RankSense is an SEO platform that can:
- Implement SEO changes quickly, without requiring developers
- Track changes and validate that they had the intended outcome
- Experiment with SEO changes
These features can be used as part of a traditional SEO workflow or they can be combined to use an agile workflow.
This article will give a brief overview of each of these items and link to more in-depth articles.
Implement SEO changes
RankSense uses Google sheets to import SEO changes, primarily changes to meta data. The changes that are currently supported are:
- Canonical tags
- Meta robots tags (index, follow, noindex, nofollow)
- Meta titles
- Meta descriptions
- h1 tags
- Hreflang tags
- 301 redirects
- 404 error fixes - These are also 301 redirects, but we distinguish the two
- Media alternate tags
- Image alt tags
- Other HTML changes (i.e. body copy)
- JSON-LD structured data
We are in the process of adding more features, so we plan to expand this list over time.
We refer to these changes as “SEO rules.” See how to create SEO rules using Google Sheets.
RankSense is not appropriate to implement changes other than the above, but can be used to track and validate them.
Tracking and Validation
RankSense can be used to tag pages when a change is implemented. RankSense will display the search clicks that the tagged pages are receiving over time, so you can track the progress of only those pages.
The process is:
- Create changes using RankSense and tag the changes according to the problem that they had and/or the solution that you implemented
- Alternatively, you can implement changes on the backend without RankSense and only use RankSense to tag the pages
- Monitor the pages. RankSense will display when the changes are crawled by Googlebot and other search engine bots, so you will know if your changes have been seen by search engines.
- After the changes have been picked up by search engines, review the results using RankSense Insights.

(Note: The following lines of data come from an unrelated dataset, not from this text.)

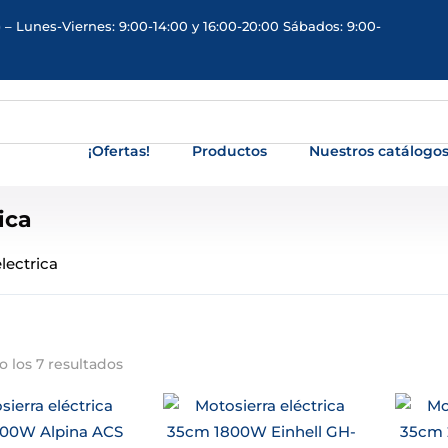
 – Lunes-Viernes: 9:00-14:00 y 16:00-20:00 Sábados: 9:00-
¡Ofertas!
Productos
Nuestros catálogo
ica
electrica
 los 7 resultados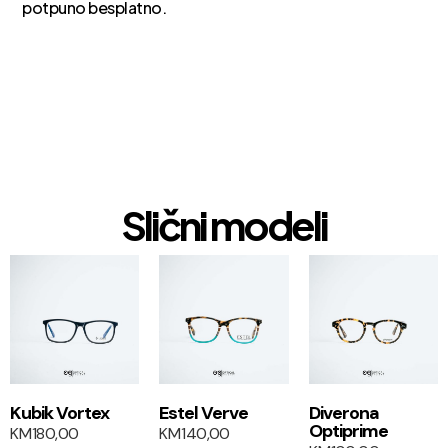
potpuno besplatno.
Slični modeli
1+1
1+1
Kubik Vortex
Estel Verve
Diverona
Optiprime
KM
180,00
KM
140,00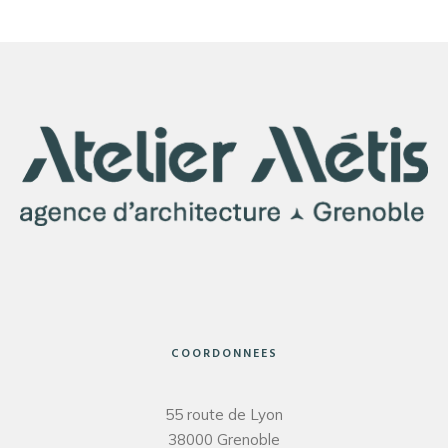
COORDONNEES
55 route de Lyon
38000 Grenoble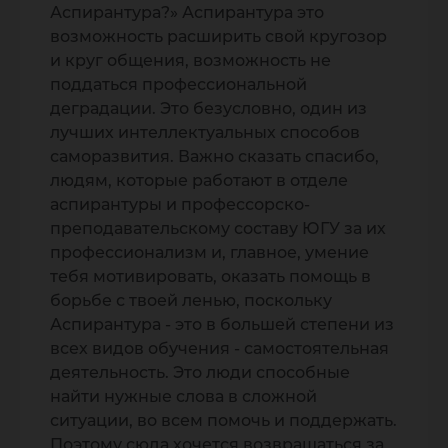
Аспирантура?» Аспирантура это
возможность расширить свой кругозор
и круг общения, возможность не
поддаться профессиональной
деградации. Это безусловно, один из
лучших интеллектуальных способов
саморазвития. Важно сказать спасибо,
людям, которые работают в отделе
аспирантуры и профессорско-
преподавательскому составу ЮГУ за их
профессионализм и, главное, умение
тебя мотивировать, оказать помощь в
борьбе с твоей ленью, поскольку
Аспирантура - это в большей степени из
всех видов обучения - самостоятельная
деятельность. Это люди способные
найти нужные слова в сложной
ситуации, во всем помочь и поддержать.
Поэтому сюда хочется возвращаться за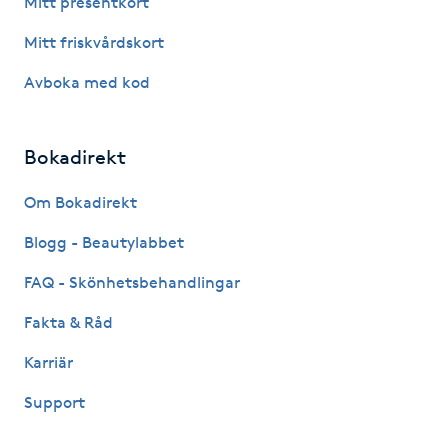
Mitt presentkort
Fotsvamp
Mitt friskvårdskort
Fotvård
Avboka med kod
Fransar
Bokadirekt
Fransborttagning
Om Bokadirekt
Blogg - Beautylabbet
Fransfärgning
FAQ - Skönhetsbehandlingar
Fransförlängning
Fakta & Råd
Fransförlängning Megavolym
Karriär
Support
Fransförlängning Volym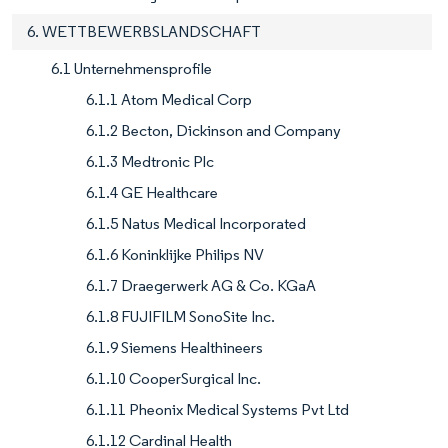
6. WETTBEWERBSLANDSCHAFT
6.1 Unternehmensprofile
6.1.1 Atom Medical Corp
6.1.2 Becton, Dickinson and Company
6.1.3 Medtronic Plc
6.1.4 GE Healthcare
6.1.5 Natus Medical Incorporated
6.1.6 Koninklijke Philips NV
6.1.7 Draegerwerk AG & Co. KGaA
6.1.8 FUJIFILM SonoSite Inc.
6.1.9 Siemens Healthineers
6.1.10 CooperSurgical Inc.
6.1.11 Pheonix Medical Systems Pvt Ltd
6.1.12 Cardinal Health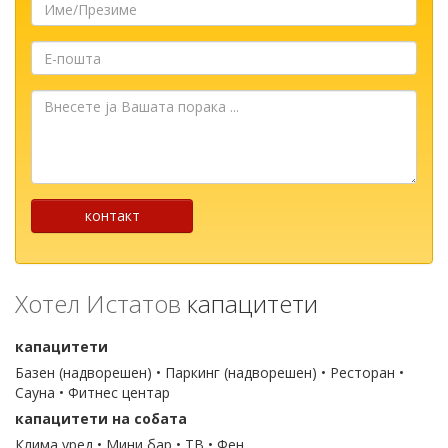
Име/
Презиме
Е-
пошта
Внесете
ја
Вашата
порака
...
контакт
Хотел Истатов
капацитети
капацитети
Базен (надворешен) • Паркинг (надворешен) • Ресторан •
Сауна • Фитнес центар
капацитети на собата
Клима уред • Мини бар • ТВ • Фен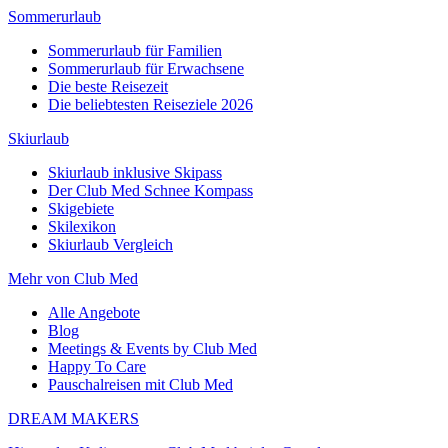
Sommerurlaub
Sommerurlaub für Familien
Sommerurlaub für Erwachsene
Die beste Reisezeit
Die beliebtesten Reiseziele 2026
Skiurlaub
Skiurlaub inklusive Skipass
Der Club Med Schnee Kompass
Skigebiete
Skilexikon
Skiurlaub Vergleich
Mehr von Club Med
Alle Angebote
Blog
Meetings & Events by Club Med
Happy To Care
Pauschalreisen mit Club Med
DREAM MAKERS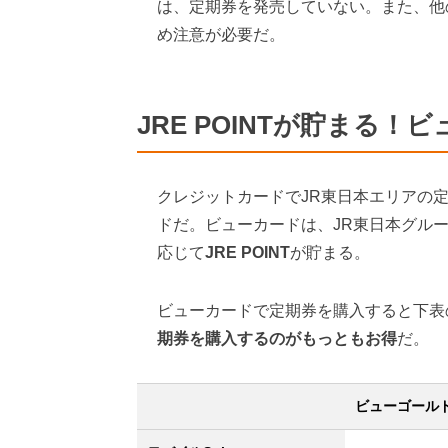
は、定期券を発売していない。また、他
め注意が必要だ。
JRE POINTが貯まる
クレジットカードでJR東日本エリアの
ドだ。ビューカードは、JR東日本グル
応じて
JRE POINT
が貯まる。
ビューカードで定期券を購入すると下表
期券を購入するのがもっともお得
だ。
ビューゴール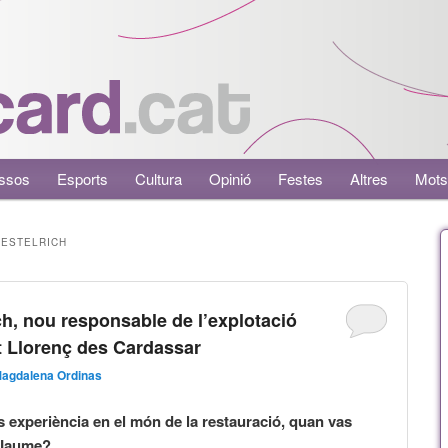
ssos
Esports
Cultura
Opinió
Festes
Altres
Mots
 ESTELRICH
ch, nou responsable de l’explotació
nt Llorenç des Cardassar
agdalena Ordinas
s experiència en el món de la restauració, quan vas
Jaume?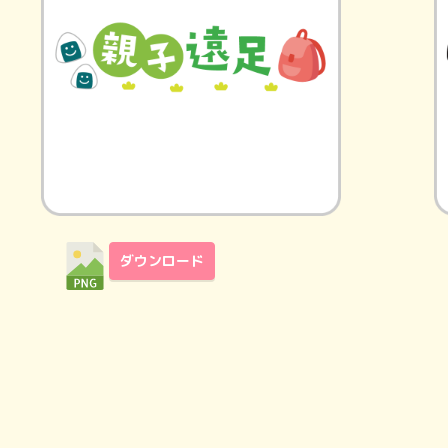
ダウンロード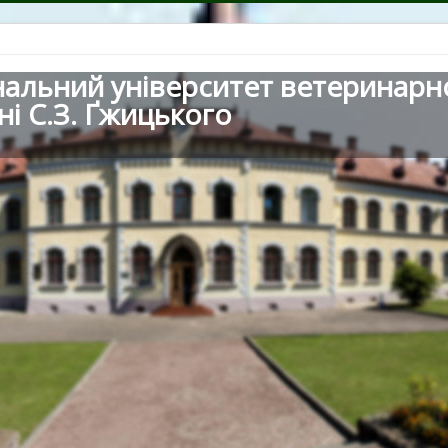
нальний університет ветеринарн
ні С.З. Ґжицького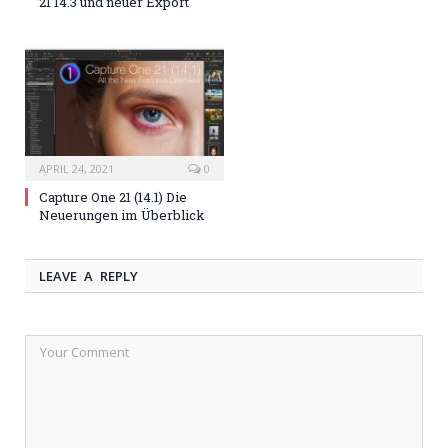
21 14.3 und neuer Export
APRIL 24, 2021
0
Capture One 21 (14.1) Die
Neuerungen im Überblick
LEAVE A REPLY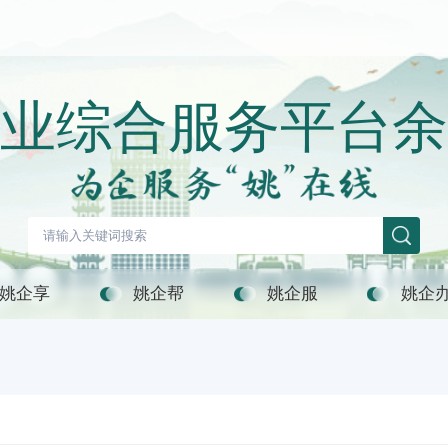
业综合服务平台余
姚企享
姚企帮
姚企服
姚企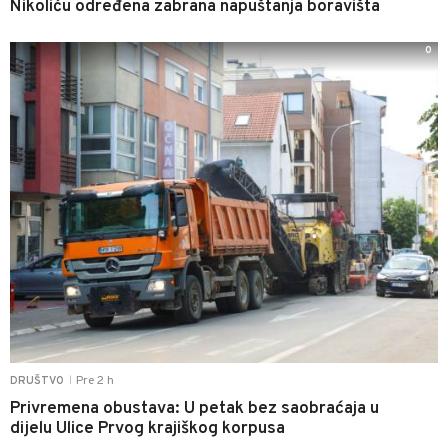
Nikoliću određena zabrana napuštanja boravišta
0
Pre 2 h
DRUŠTVO
|
Privremena obustava: U petak bez saobraćaja u
dijelu Ulice Prvog krajiškog korpusa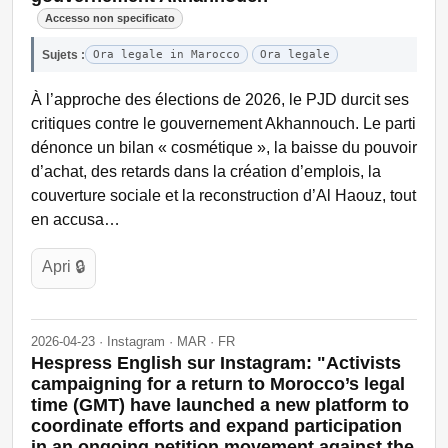
Accesso non specificato
Sujets :
Ora legale in Marocco
Ora legale
À l’approche des élections de 2026, le PJD durcit ses
critiques contre le gouvernement Akhannouch. Le parti
dénonce un bilan « cosmétique », la baisse du pouvoir
d’achat, des retards dans la création d’emplois, la
couverture sociale et la reconstruction d’Al Haouz, tout
en accusa…
Apri 🔒
2026-04-23 · Instagram · MAR · FR
Hespress English sur Instagram: "Activists
campaigning for a return to Morocco’s legal
time (GMT) have launched a new platform to
coordinate efforts and expand participation
in an ongoing petition movement against the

Optionally, you can tag a group of pages that are not being changed at the beginning of the process, so you have a basis for comparison at the end.
In order to experiment with an SEO change, you will use at least two groups of pages that are similar. One (or more) groups will be considered the experimental group, and you can make an SEO change to it. At least one group will be left unchanged and considered a “control” group.
The app shows when the changes are crawled by search engines. After that, RankSense Insights will show the performance of the experimental group(s) versus the control group(s) so you can determine if your change had the intended effect.
- In a traditional workflow, the site is audited over the course of several weeks or months. The audit is shared with the client, and then SEO changes are implemented by developers.
- RankSense can be used to prioritize the work coming from a traditional workflow. You can validate changes quickly and send developers SEO work that has already been proven effective.
- In an agile workflow, the audit is performed in increments. When an SEO issue is discovered, changes are implemented quickly, tracked, and validated. The plan of action can be adjusted based on those results (i.e. devote more resources to a strategy that has proven effective).
The term “agile” comes from the software development world, where it is commonly used to break up large projects into smaller stages which are completed during a “sprint.” This method allows for continuous refinement throughout the process as the team receives feedback on their work.
In the SEO world, an agile sprint can consist of a partial audit, prioritizing issues that have a high impact but that can be fixed quickly. SEO changes are implemented almost as soon as the issues are discovered and tagged. After some time passes, the effect of those changes will be validated as described above.